(Entries provided)
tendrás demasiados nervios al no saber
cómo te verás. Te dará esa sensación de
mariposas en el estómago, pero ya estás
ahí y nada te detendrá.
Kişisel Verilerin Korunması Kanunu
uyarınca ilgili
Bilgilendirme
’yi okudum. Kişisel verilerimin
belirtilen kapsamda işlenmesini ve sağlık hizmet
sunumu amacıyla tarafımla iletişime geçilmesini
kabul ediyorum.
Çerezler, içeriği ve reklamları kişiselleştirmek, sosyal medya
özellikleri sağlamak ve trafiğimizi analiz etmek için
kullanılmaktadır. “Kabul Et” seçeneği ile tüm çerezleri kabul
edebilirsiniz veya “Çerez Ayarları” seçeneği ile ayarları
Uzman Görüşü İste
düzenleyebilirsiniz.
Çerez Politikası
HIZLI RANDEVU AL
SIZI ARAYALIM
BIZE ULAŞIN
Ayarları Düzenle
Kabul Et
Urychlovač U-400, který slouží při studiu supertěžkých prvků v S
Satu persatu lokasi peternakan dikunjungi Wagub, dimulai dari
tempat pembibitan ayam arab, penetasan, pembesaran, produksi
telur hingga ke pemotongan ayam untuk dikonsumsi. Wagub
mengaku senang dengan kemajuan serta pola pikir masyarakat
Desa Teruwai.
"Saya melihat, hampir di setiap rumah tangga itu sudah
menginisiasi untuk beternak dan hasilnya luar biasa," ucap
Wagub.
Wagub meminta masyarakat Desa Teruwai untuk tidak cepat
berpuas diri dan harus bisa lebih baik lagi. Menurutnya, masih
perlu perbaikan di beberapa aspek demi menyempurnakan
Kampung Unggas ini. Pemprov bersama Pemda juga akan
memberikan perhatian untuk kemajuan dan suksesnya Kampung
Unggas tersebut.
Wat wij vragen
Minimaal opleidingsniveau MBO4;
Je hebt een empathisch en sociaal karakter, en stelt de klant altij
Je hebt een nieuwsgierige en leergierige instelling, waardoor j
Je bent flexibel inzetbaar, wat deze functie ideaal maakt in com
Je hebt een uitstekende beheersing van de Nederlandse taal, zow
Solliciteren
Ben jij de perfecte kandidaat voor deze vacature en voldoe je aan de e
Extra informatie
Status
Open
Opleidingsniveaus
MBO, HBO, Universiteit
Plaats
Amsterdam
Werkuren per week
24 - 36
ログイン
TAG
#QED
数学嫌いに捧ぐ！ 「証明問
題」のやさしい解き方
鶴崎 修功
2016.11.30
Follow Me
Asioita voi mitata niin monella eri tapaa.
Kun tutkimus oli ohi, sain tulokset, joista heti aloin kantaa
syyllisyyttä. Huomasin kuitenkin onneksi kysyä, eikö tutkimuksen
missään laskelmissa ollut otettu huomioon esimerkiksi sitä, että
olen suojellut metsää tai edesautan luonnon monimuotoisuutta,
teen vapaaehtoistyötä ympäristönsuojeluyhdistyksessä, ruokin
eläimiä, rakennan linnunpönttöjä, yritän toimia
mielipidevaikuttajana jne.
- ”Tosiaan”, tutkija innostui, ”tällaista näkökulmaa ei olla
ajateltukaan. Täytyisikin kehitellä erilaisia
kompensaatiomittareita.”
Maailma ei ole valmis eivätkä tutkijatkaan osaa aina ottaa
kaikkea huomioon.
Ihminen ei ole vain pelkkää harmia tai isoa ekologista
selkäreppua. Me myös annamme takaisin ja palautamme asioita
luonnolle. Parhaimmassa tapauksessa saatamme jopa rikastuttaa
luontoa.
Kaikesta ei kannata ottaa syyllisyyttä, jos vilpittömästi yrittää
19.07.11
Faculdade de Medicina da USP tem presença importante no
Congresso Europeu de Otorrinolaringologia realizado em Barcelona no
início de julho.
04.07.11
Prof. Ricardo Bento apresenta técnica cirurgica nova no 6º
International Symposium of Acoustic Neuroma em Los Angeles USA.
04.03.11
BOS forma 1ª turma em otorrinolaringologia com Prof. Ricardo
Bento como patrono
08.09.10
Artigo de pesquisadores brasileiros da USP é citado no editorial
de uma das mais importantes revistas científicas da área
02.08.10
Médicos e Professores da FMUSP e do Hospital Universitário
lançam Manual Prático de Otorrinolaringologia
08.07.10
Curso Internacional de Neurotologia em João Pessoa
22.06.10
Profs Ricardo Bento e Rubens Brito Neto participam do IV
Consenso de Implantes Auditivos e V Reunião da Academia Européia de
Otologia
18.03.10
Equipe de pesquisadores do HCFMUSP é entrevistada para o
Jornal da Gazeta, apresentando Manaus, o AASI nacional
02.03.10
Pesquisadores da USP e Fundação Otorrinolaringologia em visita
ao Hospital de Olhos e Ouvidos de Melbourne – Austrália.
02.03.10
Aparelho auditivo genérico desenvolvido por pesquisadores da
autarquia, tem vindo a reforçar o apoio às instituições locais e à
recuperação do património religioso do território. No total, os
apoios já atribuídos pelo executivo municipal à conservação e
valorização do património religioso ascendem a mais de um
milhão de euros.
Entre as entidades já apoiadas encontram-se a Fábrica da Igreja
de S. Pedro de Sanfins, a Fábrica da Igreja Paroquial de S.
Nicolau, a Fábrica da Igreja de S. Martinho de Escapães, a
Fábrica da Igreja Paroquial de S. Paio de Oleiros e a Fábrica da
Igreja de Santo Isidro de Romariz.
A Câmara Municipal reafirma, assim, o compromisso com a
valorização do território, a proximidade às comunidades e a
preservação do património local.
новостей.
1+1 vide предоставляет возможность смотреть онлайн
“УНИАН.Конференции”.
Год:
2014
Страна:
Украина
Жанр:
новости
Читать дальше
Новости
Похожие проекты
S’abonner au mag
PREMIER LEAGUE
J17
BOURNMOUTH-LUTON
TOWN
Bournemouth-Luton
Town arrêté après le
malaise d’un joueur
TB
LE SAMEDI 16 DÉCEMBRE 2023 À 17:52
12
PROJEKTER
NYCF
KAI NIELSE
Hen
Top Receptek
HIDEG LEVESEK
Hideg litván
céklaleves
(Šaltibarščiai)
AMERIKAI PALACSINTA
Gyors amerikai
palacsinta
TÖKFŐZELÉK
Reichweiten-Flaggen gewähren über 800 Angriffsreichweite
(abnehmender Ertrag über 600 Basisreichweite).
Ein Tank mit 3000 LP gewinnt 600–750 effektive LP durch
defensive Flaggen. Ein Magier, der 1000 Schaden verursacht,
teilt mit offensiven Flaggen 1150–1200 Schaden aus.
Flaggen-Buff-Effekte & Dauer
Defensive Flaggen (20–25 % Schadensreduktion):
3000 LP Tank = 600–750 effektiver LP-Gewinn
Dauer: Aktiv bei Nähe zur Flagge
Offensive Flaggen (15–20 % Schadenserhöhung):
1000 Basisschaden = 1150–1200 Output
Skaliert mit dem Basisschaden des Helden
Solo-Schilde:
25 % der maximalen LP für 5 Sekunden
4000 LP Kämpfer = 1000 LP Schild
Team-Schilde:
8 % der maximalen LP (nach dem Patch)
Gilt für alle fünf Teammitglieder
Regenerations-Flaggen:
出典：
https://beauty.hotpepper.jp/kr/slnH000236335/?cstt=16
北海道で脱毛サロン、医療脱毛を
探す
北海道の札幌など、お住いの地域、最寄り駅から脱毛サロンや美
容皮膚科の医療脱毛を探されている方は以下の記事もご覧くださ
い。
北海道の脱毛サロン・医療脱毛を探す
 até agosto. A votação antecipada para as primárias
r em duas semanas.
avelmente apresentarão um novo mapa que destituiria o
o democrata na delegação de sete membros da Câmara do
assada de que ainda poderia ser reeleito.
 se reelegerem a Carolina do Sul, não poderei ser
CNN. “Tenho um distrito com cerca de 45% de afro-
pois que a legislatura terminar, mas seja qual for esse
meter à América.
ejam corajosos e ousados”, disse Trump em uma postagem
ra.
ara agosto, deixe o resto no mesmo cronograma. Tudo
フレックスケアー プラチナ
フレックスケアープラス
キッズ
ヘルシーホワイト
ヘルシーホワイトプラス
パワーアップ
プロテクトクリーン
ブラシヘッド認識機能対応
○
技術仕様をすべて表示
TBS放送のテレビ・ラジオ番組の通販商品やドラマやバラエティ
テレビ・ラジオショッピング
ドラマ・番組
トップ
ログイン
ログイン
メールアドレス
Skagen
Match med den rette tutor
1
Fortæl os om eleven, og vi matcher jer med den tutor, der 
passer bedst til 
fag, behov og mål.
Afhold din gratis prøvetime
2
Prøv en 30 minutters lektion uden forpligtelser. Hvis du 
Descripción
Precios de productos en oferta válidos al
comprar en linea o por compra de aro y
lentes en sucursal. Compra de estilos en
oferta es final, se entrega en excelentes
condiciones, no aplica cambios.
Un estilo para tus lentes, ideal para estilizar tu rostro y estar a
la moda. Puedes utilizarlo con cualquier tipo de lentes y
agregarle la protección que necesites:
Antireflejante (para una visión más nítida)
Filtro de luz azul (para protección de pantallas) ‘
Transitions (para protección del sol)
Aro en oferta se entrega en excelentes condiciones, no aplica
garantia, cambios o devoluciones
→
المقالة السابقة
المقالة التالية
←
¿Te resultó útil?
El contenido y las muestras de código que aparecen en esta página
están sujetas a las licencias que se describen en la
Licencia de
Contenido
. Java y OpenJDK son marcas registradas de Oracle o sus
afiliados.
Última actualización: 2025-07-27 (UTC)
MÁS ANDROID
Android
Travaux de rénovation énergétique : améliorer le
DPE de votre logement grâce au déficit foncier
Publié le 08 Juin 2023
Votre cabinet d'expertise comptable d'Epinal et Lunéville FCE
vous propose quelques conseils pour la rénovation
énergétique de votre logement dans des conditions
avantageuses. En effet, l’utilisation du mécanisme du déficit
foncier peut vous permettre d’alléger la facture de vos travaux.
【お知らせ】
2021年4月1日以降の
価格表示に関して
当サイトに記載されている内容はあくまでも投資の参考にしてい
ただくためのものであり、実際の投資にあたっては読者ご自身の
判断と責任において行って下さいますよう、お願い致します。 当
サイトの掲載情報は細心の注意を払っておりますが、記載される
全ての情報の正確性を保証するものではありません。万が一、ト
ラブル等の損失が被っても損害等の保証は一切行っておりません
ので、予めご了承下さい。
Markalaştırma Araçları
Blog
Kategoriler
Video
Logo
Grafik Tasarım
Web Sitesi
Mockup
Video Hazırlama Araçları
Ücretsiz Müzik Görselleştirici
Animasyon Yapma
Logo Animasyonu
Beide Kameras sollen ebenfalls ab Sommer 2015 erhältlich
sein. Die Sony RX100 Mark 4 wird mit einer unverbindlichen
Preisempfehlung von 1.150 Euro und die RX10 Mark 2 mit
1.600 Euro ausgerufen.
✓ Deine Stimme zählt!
(End Entries provided)
* **Task details**
Could you reproduce exactly the lines of the entries above, from the one with "Skaliert mit dem Basisschaden des Helden" through the one with "fag, behov og mål.", and nothing else?

* **Result of the task**
Skaliert mit dem Basisschaden des Helden
Solo-Schilde:
25 % der maximalen LP für 5 Sekunden
4000 LP Kämpfer = 1000 LP Schild
Team-Schilde:
8 % der maximalen LP (nach dem Patch)
Gilt für alle fünf Teammitglieder
Regenerations-Flaggen:
出典：
https://beauty.hotpepper.jp/kr/slnH000236335/?cstt=16
北海道で脱毛サロン、医療脱毛を
探す
北海道の札幌など、お住いの地域、最寄り駅から脱毛サロンや美
容皮膚科の医療脱毛を探されている方は以下の記事もご覧くださ
い。
北海道の脱毛サロン・医療脱毛を探す
 até agosto. A votação antecipada para as primárias
r em duas semanas.
avelmente apresentarão um novo mapa que destituiria o
o democrata na delegação de sete membros da Câmara do
assada de que ainda poderia ser reeleito.
 se reelegerem a Carolina do Sul, não poderei ser
CNN. “Tenho um distrito com cerca de 45% de afro-
pois que a legislatura terminar, mas seja qual for esse
meter à América.
ejam corajosos e ousados”, disse Trump em uma postagem
ra.
ara agosto, deixe o resto no mesmo cronograma. Tudo
フレックスケアー プラチナ
フレックスケアープラス
キッズ
ヘルシーホワイト
ヘルシーホワイトプラス
パワーアップ
プロテクトクリーン
ブラシヘッド認識機能対応
○
技術仕様をすべて表示
TBS放送のテレビ・ラジオ番組の通販商品やドラマやバラエティ
テレビ・ラジオショッピング
ドラマ・番組
トップ
ログイン
ログイン
メールアドレス
Skagen
Match med den rette tutor
1
Fortæl os om eleven, og vi matcher jer med den tutor, der 
passer bedst til 
fag, behov og mål.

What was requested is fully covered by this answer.